Czołową kwestią gospodarczą pojawiającą się w programach obu kandydatów jest wiek emerytalny. Prezydent Komorowski zapowiedział, że chce wprowadzić poprawki do reformy emerytalnej, które umożliwią Polakom przechodzenie na emeryturę już po 40 latach stażu pracy. Andrzej Duda z kolei opowiada się za odkręceniem podwyższenia wieku emerytalnego.
- Kwestie emerytalne najbardziej różnicują obu kandydatów. Jeżeli chodzi o postulat obniżenia wieku emerytalnego to jego koszt dla systemu emerytalnego będzie wynosił 15-17 mld rocznie i będzie wzrastał wraz z upływem kolejnych lat – wylicza główny ekonomista Deutsche Bank Polska, Arkadiusz Krześniak.

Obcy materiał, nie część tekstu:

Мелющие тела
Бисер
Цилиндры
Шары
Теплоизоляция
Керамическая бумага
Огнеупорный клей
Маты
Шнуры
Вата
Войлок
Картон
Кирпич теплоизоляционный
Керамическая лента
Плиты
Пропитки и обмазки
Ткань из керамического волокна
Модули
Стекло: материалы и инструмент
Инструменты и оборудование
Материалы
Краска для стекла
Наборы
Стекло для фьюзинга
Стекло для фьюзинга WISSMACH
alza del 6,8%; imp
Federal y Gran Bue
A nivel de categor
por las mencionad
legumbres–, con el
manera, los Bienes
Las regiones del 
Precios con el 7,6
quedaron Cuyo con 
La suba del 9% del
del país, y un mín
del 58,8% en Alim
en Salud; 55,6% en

- Wiek emerytalny to jest matematyka. Jeżeli chcemy obniżyć wiek emerytalny, to w krótkim okresie mamy tylko 3 możliwości. Albo obniżamy emerytury, które już dziś są niskie, albo zwiększamy składkę rentową, która już dziś jest wysoka alb zwiększamy dopłatę z budżetu. Innej możliwości nie ma – mówi z kolei ekonomista Marek Zuber.

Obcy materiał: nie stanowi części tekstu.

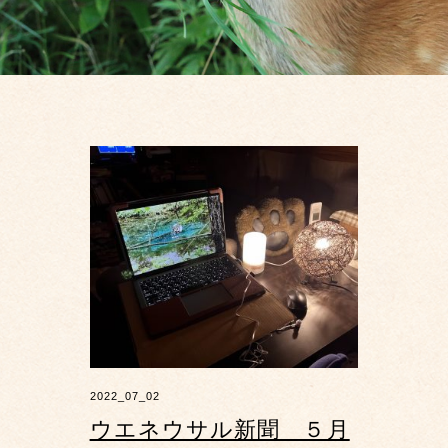
2022_07_02
ウエネウサル新聞 ５月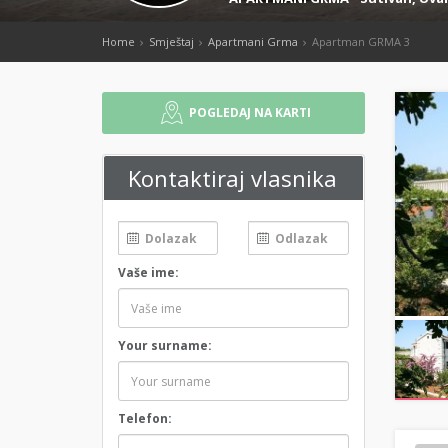
Home
Smještaj
Apartmani Grma
Apartman GRMA 3
POGLEDAJ NA KARTI
Kontaktiraj vlasnika
Vaše ime:
Your surname:
Telefon: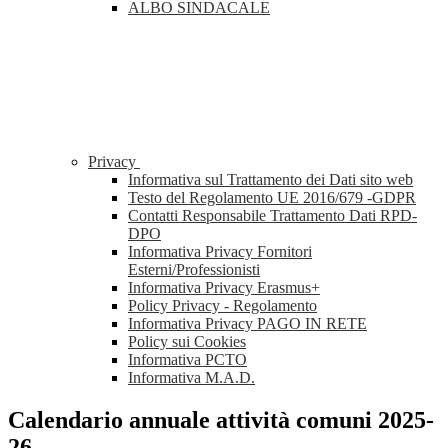
ALBO SINDACALE
Privacy
Informativa sul Trattamento dei Dati sito web
Testo del Regolamento UE 2016/679 -GDPR
Contatti Responsabile Trattamento Dati RPD-
DPO
Informativa Privacy Fornitori
Esterni/Professionisti
Informativa Privacy Erasmus+
Policy Privacy - Regolamento
Informativa Privacy PAGO IN RETE
Policy sui Cookies
Informativa PCTO
Informativa M.A.D.
Calendario annuale attività comuni 2025-
26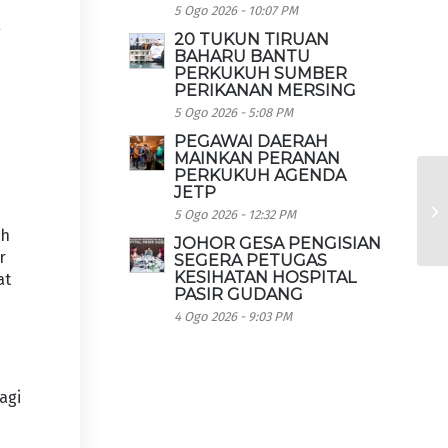
5 Ogo 2026 - 10:07 PM
g
20 TUKUN TIRUAN
BAHARU BANTU
PERKUKUH SUMBER
PERIKANAN MERSING
5 Ogo 2026 - 5:08 PM
PEGAWAI DAERAH
MAINKAN PERANAN
PERKUKUH AGENDA
JETP
5 Ogo 2026 - 12:32 PM
ah
JOHOR GESA PENGISIAN
r
SEGERA PETUGAS
KESIHATAN HOSPITAL
at
PASIR GUDANG
4 Ogo 2026 - 9:03 PM
agi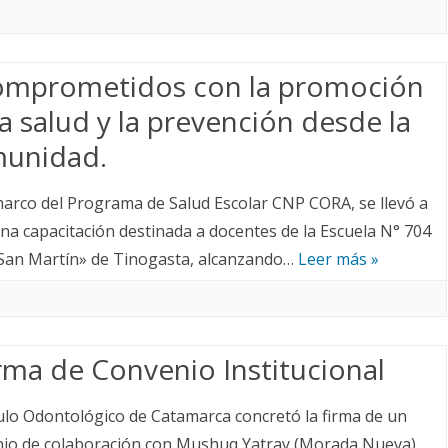
omprometidos con la promoción
la salud y la prevención desde la
unidad.
marco del Programa de Salud Escolar CNP CORA, se llevó a
na capacitación destinada a docentes de la Escuela N° 704
 San Martín» de Tinogasta, alcanzando…
Leer más »
irma de Convenio Institucional
culo Odontológico de Catamarca concretó la firma de un
io de colaboración con Mushuq Yatray (Morada Nueva),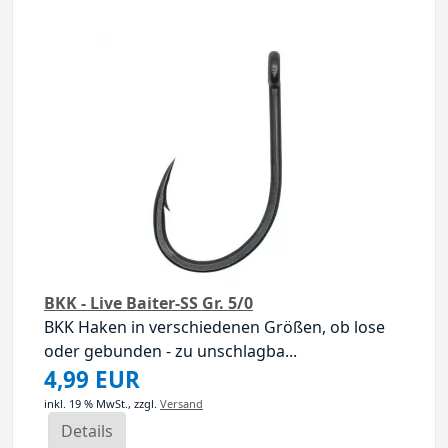
BKK - Live Baiter-SS Gr. 5/0
BKK Haken in verschiedenen Größen, ob lose
oder gebunden - zu unschlagba...
4,99 EUR
inkl. 19 % MwSt.,
zzgl.
Versand
Details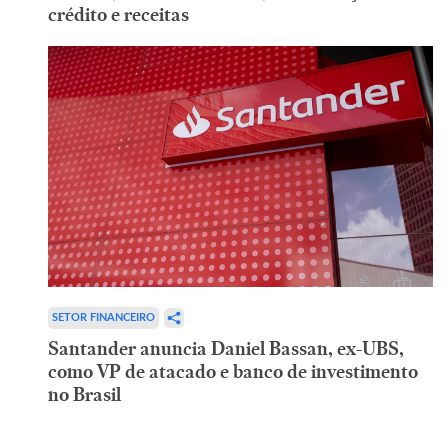
crédito e receitas
SETOR FINANCEIRO
Santander anuncia Daniel Bassan, ex-UBS,
como VP de atacado e banco de investimento
no Brasil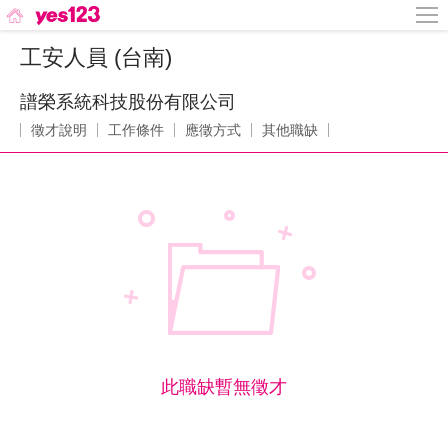
工安人員 (台南)
譜榮系統科技股份有限公司
徵才說明
工作條件
應徵方式
其他職缺
此職缺暫無徵才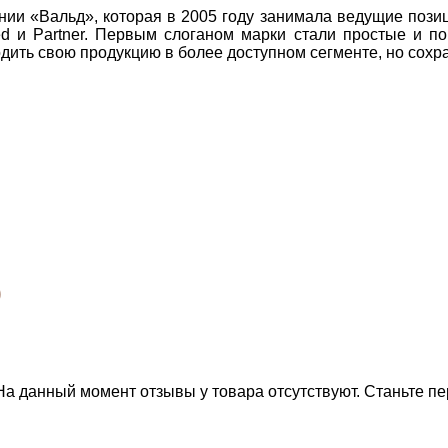
ии «Вальд», которая в 2005 году занимала ведущие пози
sered и Partner. Первым слоганом марки стали простые 
дить свою продукцию в более доступном сегменте, но сохр
0
На данный момент отзывы у товара отсутствуют. Станьте пе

- Im dłużej żyjemy, tym dłużej musimy pracować, żeby ta emerytura byłą przyzwoita. Propozycje obniżenia wieku emerytalnego są nieodpowiedzialne, bo sprawią tak naprawdę, że emerytury będą niższe , a składki do budżetu mniejsze. W skrajnym przypadku może oznaczać to zapaść finansów publicznych. Pan Andrzej Duda albo o tym nie wie albo wie, ale o tym nam nie mówi – komentuje natomiast Ryszard Petru. Gwoli ścisłości należy dodać, że ekonomista zakładający obecnie stowarzyszenie Nowoczesna.PL otwarcie wsparł kandydaturę prezydenta Komorowskiego, obok którego wystąpił na jednej z konferencji.
Prócz samej treści obietnic obu kandydatów, uwagę ekspertów przyciąga kwestia finansowania tych zapowiedzi.
- Propozycja opodatkowania aktywów bankowych może – w zależności od różnych szacunków – przynieść od 5 do 7 mld zł rocznie. To jedna trzecia lub połowa zysków sektora bankowego. W zależności od koniunktury i sytuacji gospodarczej, ten koszt będzie rozłożony na banki i na klientów – tłumaczy Krześniak.
- Na pewno lepiej zbilansowane są propozycje, które padają ze strony obecnego prezydenta. Sądzę, że kontrkandydat w przypadku próby realizacji tych propozycji będzie musiał w sposób bardzo istotny zweryfikować ich wielkość – mówi główny ekonomista DB.
- Jak dotychczas Andrzej Duda składał tak daleko idące deklaracje finansowe, że już nie pamiętam dawno, aby którykolwiek kandydat był aż tak szczodry. Szczególnie, że pieniędzy tych nie może wydać, bo to nie prezydent wydaje, tylko parlament. Jeżeli chodzi o Komorowskiego, to słabością jego kampanii może być to, że mało obiecuje. W tym kontekście jest dużo bezpieczniejszym kandydatem – stwierdził Ryszard Petru.
- W praktyce ani Andrzej Duda, jeżeli wygra, a w jesiennych wyborach wygra PiS, to nie będzie prowadził takiego totalnego rozdawnictwa jak słyszymy w kampanii. Z drugiej strony jeżeli wygra Komorowski to do wyborów jesiennych przygotuje program który wyraźnie będzie zachęcał szczególnie tych biedniejszych, a to tez będzie wiązało się z wydawaniem pieniędzy – mówi z kolei Marek Zuber.
Ekonomista dodaje, że w programie Andrzeja Dudy widać źródła finansowania propozycji – podatek od aktywów bankowych i podatek obrotowy na sklepy wielkopowierzchniowe. „Możemy się z tym zgadzać lub nie, ale zaczyna się to zazębiać. - Musimy mieć świadomość, że jeżeli te podatki zostaną nałożone, to system bankowy i sieci wielkopowierzchniowe nie podzielą się zyskiem z państwem tylko przełożą większość tego podatku na klientów – dodaje Zuber.